The implication: Hermes’s skill-learning loop may reduce trial-and-error over time, because the agent has already encoded the efficient path from prior runs.

I should note: this is one data point, and tool call efficiency depends heavily on the model and the task. But it aligns with the broader pattern people describe — less fumbling on repeat tasks.

“I feel safer running it”

OpenClaw has a reputation problem in some circles. Stories about accidental rm -rf commands and concerns about API key exposure have circulated on X and Reddit. Fair or not, it makes some users nervous about leaving an agent running unattended.

Hermes users highlighted two things: destructive command filtering is on by default, and the framework is designed with zero telemetry — nothing phones home. The execution confirmation prompts before risky operations gave people confidence to keep it running on their local machine overnight.

“Discord to local files felt like magic”

This one came from a first-time Hermes user who connected it to Discord. They sent a task request from their phone, and the output appeared as a file on their local machine. Both frameworks can do this, but the user’s point was that Hermes felt designed for this workflow from the start — not bolted on.

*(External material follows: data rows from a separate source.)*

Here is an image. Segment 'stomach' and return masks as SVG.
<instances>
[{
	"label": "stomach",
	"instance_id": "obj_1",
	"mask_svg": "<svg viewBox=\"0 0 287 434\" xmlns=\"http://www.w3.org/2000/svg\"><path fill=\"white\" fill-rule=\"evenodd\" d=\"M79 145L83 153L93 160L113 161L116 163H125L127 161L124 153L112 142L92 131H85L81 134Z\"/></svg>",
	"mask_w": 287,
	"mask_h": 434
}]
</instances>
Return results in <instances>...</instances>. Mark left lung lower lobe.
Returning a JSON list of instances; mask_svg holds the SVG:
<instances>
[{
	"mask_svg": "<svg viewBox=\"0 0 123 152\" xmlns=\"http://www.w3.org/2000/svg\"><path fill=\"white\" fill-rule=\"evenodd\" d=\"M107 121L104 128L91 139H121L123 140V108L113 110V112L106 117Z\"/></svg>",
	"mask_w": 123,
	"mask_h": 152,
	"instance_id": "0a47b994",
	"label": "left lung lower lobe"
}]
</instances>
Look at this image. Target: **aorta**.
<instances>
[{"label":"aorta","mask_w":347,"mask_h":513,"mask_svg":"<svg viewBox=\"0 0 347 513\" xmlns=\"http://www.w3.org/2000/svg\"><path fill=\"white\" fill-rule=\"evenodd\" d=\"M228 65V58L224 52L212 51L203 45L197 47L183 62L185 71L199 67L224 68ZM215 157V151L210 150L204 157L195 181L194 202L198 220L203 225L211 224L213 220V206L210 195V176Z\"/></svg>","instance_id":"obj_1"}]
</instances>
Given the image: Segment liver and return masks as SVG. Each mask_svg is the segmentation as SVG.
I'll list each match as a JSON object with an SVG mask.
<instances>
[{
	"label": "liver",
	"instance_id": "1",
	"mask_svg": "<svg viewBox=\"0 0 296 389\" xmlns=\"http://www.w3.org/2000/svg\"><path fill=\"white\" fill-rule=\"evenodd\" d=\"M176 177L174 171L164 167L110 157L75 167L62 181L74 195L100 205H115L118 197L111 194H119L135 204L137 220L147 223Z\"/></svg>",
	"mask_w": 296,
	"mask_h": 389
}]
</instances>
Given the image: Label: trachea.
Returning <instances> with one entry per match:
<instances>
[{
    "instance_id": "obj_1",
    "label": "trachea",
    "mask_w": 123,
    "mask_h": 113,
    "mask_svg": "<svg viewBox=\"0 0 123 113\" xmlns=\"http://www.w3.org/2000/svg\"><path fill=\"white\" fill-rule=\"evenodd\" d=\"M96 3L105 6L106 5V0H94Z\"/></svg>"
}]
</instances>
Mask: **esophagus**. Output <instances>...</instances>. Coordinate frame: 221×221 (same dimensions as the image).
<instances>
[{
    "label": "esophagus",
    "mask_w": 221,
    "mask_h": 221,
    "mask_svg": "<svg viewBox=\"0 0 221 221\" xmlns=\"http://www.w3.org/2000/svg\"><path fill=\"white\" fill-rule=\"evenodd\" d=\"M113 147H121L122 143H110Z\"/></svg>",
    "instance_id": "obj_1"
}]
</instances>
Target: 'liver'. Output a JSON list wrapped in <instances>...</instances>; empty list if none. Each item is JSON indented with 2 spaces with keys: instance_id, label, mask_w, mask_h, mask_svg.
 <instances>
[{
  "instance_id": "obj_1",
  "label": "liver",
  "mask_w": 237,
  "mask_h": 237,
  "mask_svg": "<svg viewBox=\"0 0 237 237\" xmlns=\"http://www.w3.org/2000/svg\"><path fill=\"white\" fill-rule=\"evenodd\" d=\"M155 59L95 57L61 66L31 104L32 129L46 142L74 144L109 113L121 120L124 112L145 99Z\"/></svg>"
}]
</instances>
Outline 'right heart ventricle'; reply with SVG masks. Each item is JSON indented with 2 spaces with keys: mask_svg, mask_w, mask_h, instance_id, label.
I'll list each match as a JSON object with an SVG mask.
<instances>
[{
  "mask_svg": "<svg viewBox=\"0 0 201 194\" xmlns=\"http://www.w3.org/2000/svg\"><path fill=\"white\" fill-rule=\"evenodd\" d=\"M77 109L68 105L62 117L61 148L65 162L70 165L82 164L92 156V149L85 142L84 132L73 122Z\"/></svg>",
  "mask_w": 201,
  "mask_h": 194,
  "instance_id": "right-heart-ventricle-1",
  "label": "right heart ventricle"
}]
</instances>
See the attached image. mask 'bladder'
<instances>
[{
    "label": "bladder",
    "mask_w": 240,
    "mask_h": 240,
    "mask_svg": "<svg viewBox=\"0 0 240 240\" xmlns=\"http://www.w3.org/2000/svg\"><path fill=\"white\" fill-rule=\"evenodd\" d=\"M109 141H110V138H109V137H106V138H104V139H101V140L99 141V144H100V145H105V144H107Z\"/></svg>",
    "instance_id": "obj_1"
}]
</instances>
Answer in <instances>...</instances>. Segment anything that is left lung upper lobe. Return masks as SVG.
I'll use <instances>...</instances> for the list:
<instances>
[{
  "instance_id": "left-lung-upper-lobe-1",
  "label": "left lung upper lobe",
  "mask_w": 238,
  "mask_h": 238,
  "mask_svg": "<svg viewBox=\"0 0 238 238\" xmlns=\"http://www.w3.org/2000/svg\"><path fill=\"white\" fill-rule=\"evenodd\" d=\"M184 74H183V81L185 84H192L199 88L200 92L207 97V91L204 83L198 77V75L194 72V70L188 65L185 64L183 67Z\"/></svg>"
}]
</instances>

For anyone running agents primarily through chat platforms rather than terminal, this seems to be a genuine strength.


So What Does the Experience Actually Look Like?

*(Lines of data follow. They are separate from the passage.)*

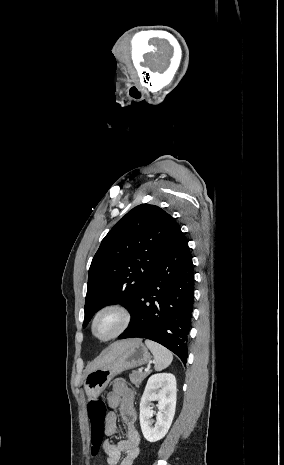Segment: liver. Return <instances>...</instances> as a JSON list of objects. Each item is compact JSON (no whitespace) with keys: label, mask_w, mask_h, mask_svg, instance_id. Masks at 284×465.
<instances>
[{"label":"liver","mask_w":284,"mask_h":465,"mask_svg":"<svg viewBox=\"0 0 284 465\" xmlns=\"http://www.w3.org/2000/svg\"><path fill=\"white\" fill-rule=\"evenodd\" d=\"M141 339H129V341H118V343H114L112 345L109 353L107 355H104V357H101V359H95L93 361L89 373H92V371H95V369H99V367H104V365H108V363H111V361H114L122 351H125V349H128V347H131V345H135V343H140Z\"/></svg>","instance_id":"obj_1"}]
</instances>
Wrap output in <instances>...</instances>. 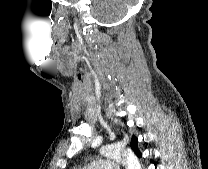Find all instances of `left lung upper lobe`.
<instances>
[{"label": "left lung upper lobe", "instance_id": "left-lung-upper-lobe-1", "mask_svg": "<svg viewBox=\"0 0 208 169\" xmlns=\"http://www.w3.org/2000/svg\"><path fill=\"white\" fill-rule=\"evenodd\" d=\"M131 148L133 149V151L137 154L138 152H140L138 150V139L137 137L133 136L132 137V141H131V144H130Z\"/></svg>", "mask_w": 208, "mask_h": 169}]
</instances>
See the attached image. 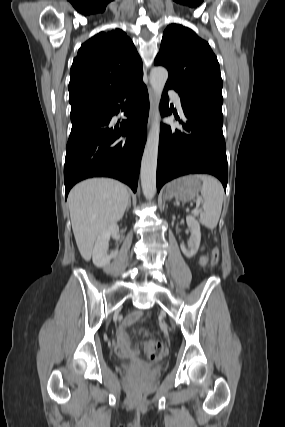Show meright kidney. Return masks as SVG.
Wrapping results in <instances>:
<instances>
[{"label":"right kidney","instance_id":"1","mask_svg":"<svg viewBox=\"0 0 285 427\" xmlns=\"http://www.w3.org/2000/svg\"><path fill=\"white\" fill-rule=\"evenodd\" d=\"M118 232L119 227L115 224L97 237L92 253V260L96 267H108L110 265L111 259L117 256L118 250L108 255L106 253V248L108 247L110 237L118 234Z\"/></svg>","mask_w":285,"mask_h":427}]
</instances>
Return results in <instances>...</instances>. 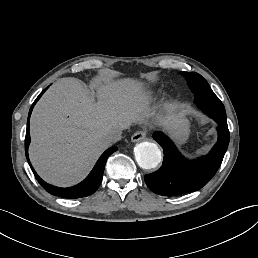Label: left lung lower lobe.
Segmentation results:
<instances>
[{"mask_svg": "<svg viewBox=\"0 0 258 258\" xmlns=\"http://www.w3.org/2000/svg\"><path fill=\"white\" fill-rule=\"evenodd\" d=\"M194 98L198 108L219 125L218 141L206 156L188 160L166 135L156 132L153 138L163 148V164L156 172L144 176L147 186L156 194L175 196L197 191L212 179L222 163L229 144L225 108L210 87L196 89Z\"/></svg>", "mask_w": 258, "mask_h": 258, "instance_id": "obj_1", "label": "left lung lower lobe"}]
</instances>
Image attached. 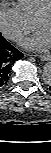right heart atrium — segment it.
Here are the masks:
<instances>
[{
	"instance_id": "right-heart-atrium-1",
	"label": "right heart atrium",
	"mask_w": 51,
	"mask_h": 153,
	"mask_svg": "<svg viewBox=\"0 0 51 153\" xmlns=\"http://www.w3.org/2000/svg\"><path fill=\"white\" fill-rule=\"evenodd\" d=\"M33 28L34 23L24 16L17 4L1 3L0 30L6 38L17 41Z\"/></svg>"
}]
</instances>
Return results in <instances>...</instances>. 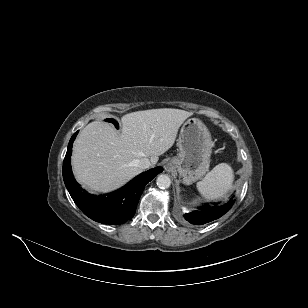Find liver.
Returning <instances> with one entry per match:
<instances>
[{
	"label": "liver",
	"mask_w": 308,
	"mask_h": 308,
	"mask_svg": "<svg viewBox=\"0 0 308 308\" xmlns=\"http://www.w3.org/2000/svg\"><path fill=\"white\" fill-rule=\"evenodd\" d=\"M191 115L170 108L132 112L121 118V133L106 122L89 123L73 148L72 167L77 181L103 193L123 186L141 173L136 160L148 158L152 165L158 162Z\"/></svg>",
	"instance_id": "6515ba94"
}]
</instances>
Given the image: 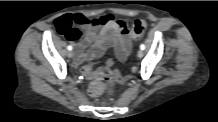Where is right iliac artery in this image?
<instances>
[{
  "instance_id": "1",
  "label": "right iliac artery",
  "mask_w": 218,
  "mask_h": 122,
  "mask_svg": "<svg viewBox=\"0 0 218 122\" xmlns=\"http://www.w3.org/2000/svg\"><path fill=\"white\" fill-rule=\"evenodd\" d=\"M67 49H68L69 51H71V50H72V46H71V45H68Z\"/></svg>"
}]
</instances>
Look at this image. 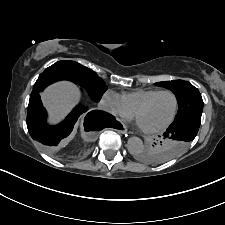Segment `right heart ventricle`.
<instances>
[{
    "mask_svg": "<svg viewBox=\"0 0 225 225\" xmlns=\"http://www.w3.org/2000/svg\"><path fill=\"white\" fill-rule=\"evenodd\" d=\"M158 91V89H137L123 94L122 99L126 107L134 114V111L142 102Z\"/></svg>",
    "mask_w": 225,
    "mask_h": 225,
    "instance_id": "right-heart-ventricle-1",
    "label": "right heart ventricle"
}]
</instances>
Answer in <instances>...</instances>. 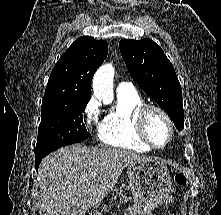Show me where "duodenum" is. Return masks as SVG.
I'll use <instances>...</instances> for the list:
<instances>
[{"instance_id": "1", "label": "duodenum", "mask_w": 221, "mask_h": 215, "mask_svg": "<svg viewBox=\"0 0 221 215\" xmlns=\"http://www.w3.org/2000/svg\"><path fill=\"white\" fill-rule=\"evenodd\" d=\"M84 215H94L93 211L89 210L86 213H84Z\"/></svg>"}]
</instances>
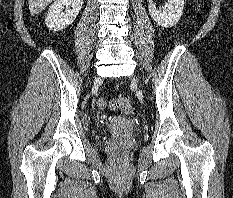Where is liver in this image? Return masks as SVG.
<instances>
[{
	"mask_svg": "<svg viewBox=\"0 0 233 198\" xmlns=\"http://www.w3.org/2000/svg\"><path fill=\"white\" fill-rule=\"evenodd\" d=\"M54 0H28L30 14L36 15L44 10Z\"/></svg>",
	"mask_w": 233,
	"mask_h": 198,
	"instance_id": "liver-1",
	"label": "liver"
}]
</instances>
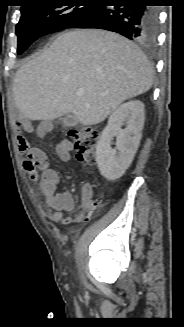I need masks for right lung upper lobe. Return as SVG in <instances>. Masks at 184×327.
Listing matches in <instances>:
<instances>
[{"instance_id": "cb5924a9", "label": "right lung upper lobe", "mask_w": 184, "mask_h": 327, "mask_svg": "<svg viewBox=\"0 0 184 327\" xmlns=\"http://www.w3.org/2000/svg\"><path fill=\"white\" fill-rule=\"evenodd\" d=\"M23 3H25L24 5H22L21 7V10L29 5H32V4H35V3H38V2H41L43 0H22Z\"/></svg>"}]
</instances>
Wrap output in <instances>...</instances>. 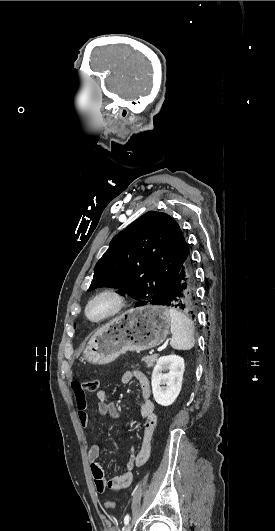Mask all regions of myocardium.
Masks as SVG:
<instances>
[{
    "label": "myocardium",
    "instance_id": "f54148a6",
    "mask_svg": "<svg viewBox=\"0 0 275 531\" xmlns=\"http://www.w3.org/2000/svg\"><path fill=\"white\" fill-rule=\"evenodd\" d=\"M98 303L107 304V309L100 315H93L91 310ZM124 306V297L114 288H105L91 296L84 306V317L92 323H100L118 314Z\"/></svg>",
    "mask_w": 275,
    "mask_h": 531
}]
</instances>
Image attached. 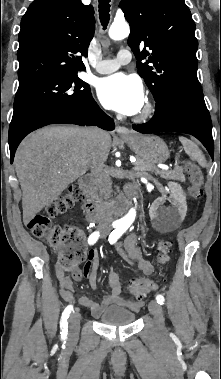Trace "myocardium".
Here are the masks:
<instances>
[{"mask_svg":"<svg viewBox=\"0 0 221 379\" xmlns=\"http://www.w3.org/2000/svg\"><path fill=\"white\" fill-rule=\"evenodd\" d=\"M155 111V106L151 100H147L141 110V112L135 117V121L144 122L148 120Z\"/></svg>","mask_w":221,"mask_h":379,"instance_id":"1","label":"myocardium"}]
</instances>
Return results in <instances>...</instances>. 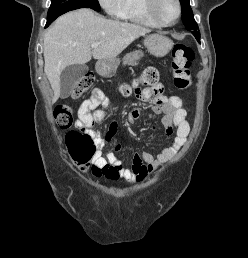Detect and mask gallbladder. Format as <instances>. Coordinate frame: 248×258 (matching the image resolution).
I'll list each match as a JSON object with an SVG mask.
<instances>
[{
  "label": "gallbladder",
  "instance_id": "bac80fb5",
  "mask_svg": "<svg viewBox=\"0 0 248 258\" xmlns=\"http://www.w3.org/2000/svg\"><path fill=\"white\" fill-rule=\"evenodd\" d=\"M88 71L85 64H74L67 66L60 76V97L67 98L72 93L74 86L81 80Z\"/></svg>",
  "mask_w": 248,
  "mask_h": 258
}]
</instances>
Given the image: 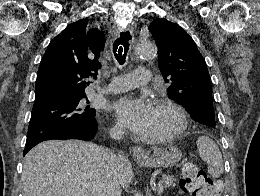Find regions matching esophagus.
Listing matches in <instances>:
<instances>
[{"label": "esophagus", "mask_w": 260, "mask_h": 196, "mask_svg": "<svg viewBox=\"0 0 260 196\" xmlns=\"http://www.w3.org/2000/svg\"><path fill=\"white\" fill-rule=\"evenodd\" d=\"M120 32H128L127 28L119 29L118 33ZM130 34V39L129 41L132 43L134 41V34L133 32H129ZM133 156L135 159L140 160V159H146L148 157L147 153L141 146H135L132 150Z\"/></svg>", "instance_id": "obj_1"}]
</instances>
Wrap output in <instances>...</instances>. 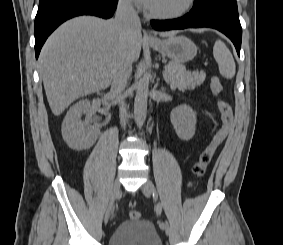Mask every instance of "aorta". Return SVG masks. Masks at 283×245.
<instances>
[{
    "label": "aorta",
    "instance_id": "obj_1",
    "mask_svg": "<svg viewBox=\"0 0 283 245\" xmlns=\"http://www.w3.org/2000/svg\"><path fill=\"white\" fill-rule=\"evenodd\" d=\"M148 81L141 78L137 84V91L134 101V118L138 127L143 126L147 114Z\"/></svg>",
    "mask_w": 283,
    "mask_h": 245
}]
</instances>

Reading through these stories, a pattern emerges. The Hermes experience isn’t dramatically different from OpenClaw on day one. You install it, connect a model, start chatting. The real difference shows up over time.

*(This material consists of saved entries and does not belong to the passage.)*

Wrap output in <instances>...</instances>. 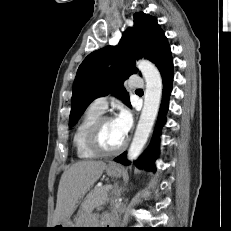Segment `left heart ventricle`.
<instances>
[{
    "mask_svg": "<svg viewBox=\"0 0 231 231\" xmlns=\"http://www.w3.org/2000/svg\"><path fill=\"white\" fill-rule=\"evenodd\" d=\"M125 137L119 132L114 120L106 121L100 132V142L106 149H114L120 146Z\"/></svg>",
    "mask_w": 231,
    "mask_h": 231,
    "instance_id": "b2bd125f",
    "label": "left heart ventricle"
}]
</instances>
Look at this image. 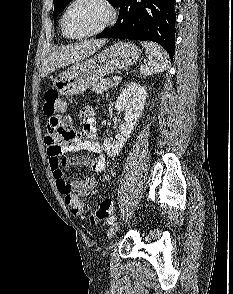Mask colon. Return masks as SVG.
I'll use <instances>...</instances> for the list:
<instances>
[{"label": "colon", "instance_id": "1", "mask_svg": "<svg viewBox=\"0 0 233 294\" xmlns=\"http://www.w3.org/2000/svg\"><path fill=\"white\" fill-rule=\"evenodd\" d=\"M44 114L51 117L53 110H63V104L56 91H47L44 95ZM65 201L71 206V211L74 215H80L82 218L84 212V203L76 196L70 194L65 196ZM113 212V202L109 199L102 201L97 208L89 215L88 220L92 224H96L107 218Z\"/></svg>", "mask_w": 233, "mask_h": 294}]
</instances>
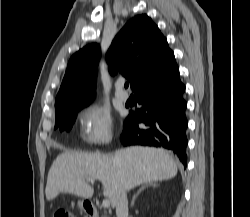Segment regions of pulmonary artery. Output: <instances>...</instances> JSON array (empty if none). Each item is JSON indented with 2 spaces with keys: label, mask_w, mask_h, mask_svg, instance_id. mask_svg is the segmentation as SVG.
<instances>
[{
  "label": "pulmonary artery",
  "mask_w": 250,
  "mask_h": 217,
  "mask_svg": "<svg viewBox=\"0 0 250 217\" xmlns=\"http://www.w3.org/2000/svg\"><path fill=\"white\" fill-rule=\"evenodd\" d=\"M114 94H115L116 99H118L121 102H126L129 98L128 93L123 90L122 82H118L116 84Z\"/></svg>",
  "instance_id": "pulmonary-artery-1"
}]
</instances>
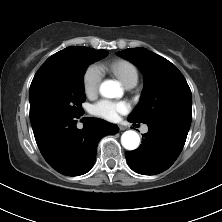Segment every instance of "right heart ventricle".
I'll return each instance as SVG.
<instances>
[{
    "label": "right heart ventricle",
    "instance_id": "e07e8e85",
    "mask_svg": "<svg viewBox=\"0 0 222 222\" xmlns=\"http://www.w3.org/2000/svg\"><path fill=\"white\" fill-rule=\"evenodd\" d=\"M101 68L118 77L125 87H134L139 80L137 67L130 61L117 59L102 64Z\"/></svg>",
    "mask_w": 222,
    "mask_h": 222
}]
</instances>
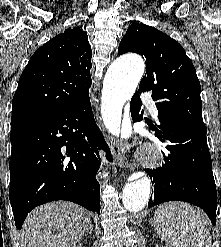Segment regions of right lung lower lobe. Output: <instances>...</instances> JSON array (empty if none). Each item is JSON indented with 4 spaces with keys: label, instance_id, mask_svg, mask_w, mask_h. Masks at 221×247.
<instances>
[{
    "label": "right lung lower lobe",
    "instance_id": "1",
    "mask_svg": "<svg viewBox=\"0 0 221 247\" xmlns=\"http://www.w3.org/2000/svg\"><path fill=\"white\" fill-rule=\"evenodd\" d=\"M10 190L15 224L53 200H68L100 214L98 150L110 149L96 125L90 98L73 108L11 122Z\"/></svg>",
    "mask_w": 221,
    "mask_h": 247
}]
</instances>
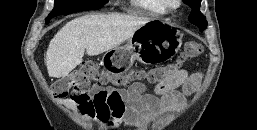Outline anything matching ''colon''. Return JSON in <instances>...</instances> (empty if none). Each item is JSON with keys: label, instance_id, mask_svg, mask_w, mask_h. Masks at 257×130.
I'll return each mask as SVG.
<instances>
[{"label": "colon", "instance_id": "1", "mask_svg": "<svg viewBox=\"0 0 257 130\" xmlns=\"http://www.w3.org/2000/svg\"><path fill=\"white\" fill-rule=\"evenodd\" d=\"M202 51L203 47L199 42L189 41L186 43L180 57L174 63L149 70L131 69L127 73L100 70L96 63L87 61L65 77L58 79L53 84L52 91L55 97L64 98L70 95L71 98L84 101L88 99L87 92L93 81L101 84L110 83L116 87H124L131 81L159 83L167 76L181 70L189 60L200 56Z\"/></svg>", "mask_w": 257, "mask_h": 130}]
</instances>
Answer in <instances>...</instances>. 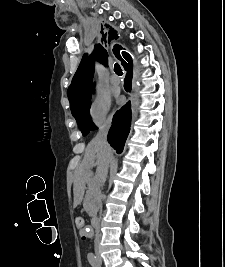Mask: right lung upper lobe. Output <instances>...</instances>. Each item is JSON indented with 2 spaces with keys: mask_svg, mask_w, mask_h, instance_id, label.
Here are the masks:
<instances>
[{
  "mask_svg": "<svg viewBox=\"0 0 225 267\" xmlns=\"http://www.w3.org/2000/svg\"><path fill=\"white\" fill-rule=\"evenodd\" d=\"M105 26L107 25L105 24ZM117 38L118 36L116 34V31L113 28H110L108 42ZM103 40L106 43V34ZM115 51H117V54L119 55V49H117L116 46H114L113 49L114 53ZM107 57H108L107 51L100 44H97L95 46L94 51L90 56H88V54H85L83 56L80 65L72 79L71 85L68 88V98L70 100L71 105L80 101L83 97H85V95L89 91L92 90V81L94 76V61L98 60L100 63L107 66L108 63ZM129 63L122 61V65L125 68L129 66Z\"/></svg>",
  "mask_w": 225,
  "mask_h": 267,
  "instance_id": "obj_1",
  "label": "right lung upper lobe"
}]
</instances>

Week 1: You’re running basic tasks. Summarize this, draft that, look up this information. It works, similar to any agent.

Week 2-3: You start noticing that tasks you’ve done before finish faster. The agent doesn’t ask for clarification it needed last time. It already has a skill for the pattern.

Week 4+: The agent starts feeling less like a tool and more like a colleague who’s been briefed. It knows your project structure, your preferences, your common requests. People describe this as the “secretary” phase — when the agent shifts from executing commands to anticipating needs.

Whether that trajectory holds up in practice is something I can’t verify from the outside. But it’s a consistent narrative across multiple independent sources.


My Honest Take (From the OpenClaw Side)

I’m not switching. At least not yet. My OpenClaw setup is working — the workflows are tuned, the memory files are organized, the cron jobs are running. Ripping that out to try something new has a real cost.

But here’s what I’m taking away from this research:

The memory architecture is genuinely interesting. My current setup relies on manually maintained Markdown files for persistence. Hermes’s automated three-layer approach could reduce a lot of the maintenance work I do to keep context alive.

The self-improving skill loop is the real differentiator. OpenClaw has thousands of community skills, but you browse and install them like packages. Hermes generates them from your actual usage. That’s a fundamentally different model — and one that gets more valuable the longer you use it.

The setup story is better. I spent days getting OpenClaw to a comfortable state. If Hermes really delivers same-day productivity, that matters — especially for people who haven’t started with either framework yet.

What I’ll probably do: keep OpenClaw as my primary workflow engine, and set up Hermes alongside it for a focused test. If the memory and skill-learning claims hold up in my environment, I’ll write about that too.


If You’re Curious

If you’re already running OpenClaw and things are working, there’s no reason to panic-switch. But if you’ve been struggling with setup, memory management, or just wondering what else is out there — Hermes is worth a look.

And if you do try it, let me know what you find.